Description: I am sure you have heard something of the debates going on as to whether we should be shifting our clocks forward in spring and backwards in fall each year. Part of the science discussed within that debate concerns the impact of the time change (especially the one in spring) on our circadian rhythms or the multitude of bodily and mental functions that are tied to our daily cycles: our circadian cycles. However, another big part of those debates concerns social rhythms or social time. We would adapt much better to losing an hour in the spring if we social life shifted forward by an hour at the same time (if school or work started at 10 am rather than 9 am, for example) but that would defeat the purpose of the daylight-saving time change. Well, think about this: COVID-19 has hugely impacted our social time. We have not had to leave our homes at regular times each day (if at all), meals have become unstuck from our previously usual comings and goings, and our usual daily routines and schedules are… well messed up. Some television morning programs are (a little bit seriously) providing public service of announcing what day it is each morning. Think about how your perception of time has wobbled or been odd over the past year and think a bit about why, specifically, that might be and then have a read through the article linked below for some psychological perspectives.

Source: How COVID-19 Has Altered Our Perception of Time, Joseph Mazur, Psychology Today.

Date: April 2, 2021

Photo Credit:  Image by Gerd Altmann from Pixabay

Article Link:

A big difference between daylight-saving time changes and the past year of COVID-19 has been that while we may or may not like our twice annual time shifts, we have experience with them, see them coming, and can name (blame) the effects they have on us clearly and directly. With COVID, we did not see the changes coming as their impacts unfolded slowly over time. COVID messed with our social contacts, social time, our social rhythms in ways we did not see coming. Managing within social time is difficult at the best of times (just search work-life balance if you want to see how difficult it can be) but when COVID social distancing protocols hit we were in new territory and we are still figuring out the multitude of ways this has impacted us. It is well worth thinking a bit about this as the shift back to “normal” will likely be just about as disorienting and our shift into COVID social reality was.

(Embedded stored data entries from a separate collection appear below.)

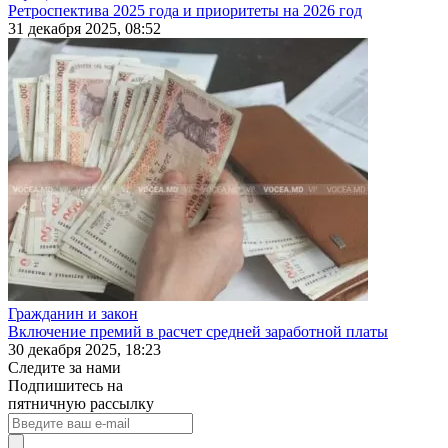
Ретроспектива 2025 года и приоритеты на 2026 год
31 декабря 2025, 08:52
Гражданин и закон
Включение премий в расчет средней заработной платы
30 декабря 2025, 18:23
Следите за нами
Подпишитесь на
пятничную рассылку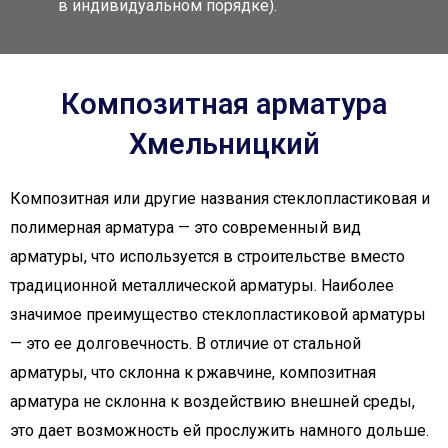
в индивидуальном порядке).
Композитная арматура
Хмельницкий
Композитная или другие названия стеклопластиковая и
полимерная арматура — это современный вид
арматуры, что используется в строительстве вместо
традиционной металлической арматуры. Наиболее
значимое преимущество стеклопластиковой арматуры
— это ее долговечность. В отличие от стальной
арматуры, что склонна к ржавчине, композитная
арматура не склонна к воздействию внешней среды,
это дает возможность ей прослужить намного дольше.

Questions for Discussion:  

  1. Why do the time changes associated with daylight-savings mess us up?
  2. Why does the spring (forward) daylight-savings time change affect s more profoundly than the fall (back) daylight-savings time change?
  3. How has COVID messed up our time sense and our social time routines and how might “getting back to normal” also mess us up a bit?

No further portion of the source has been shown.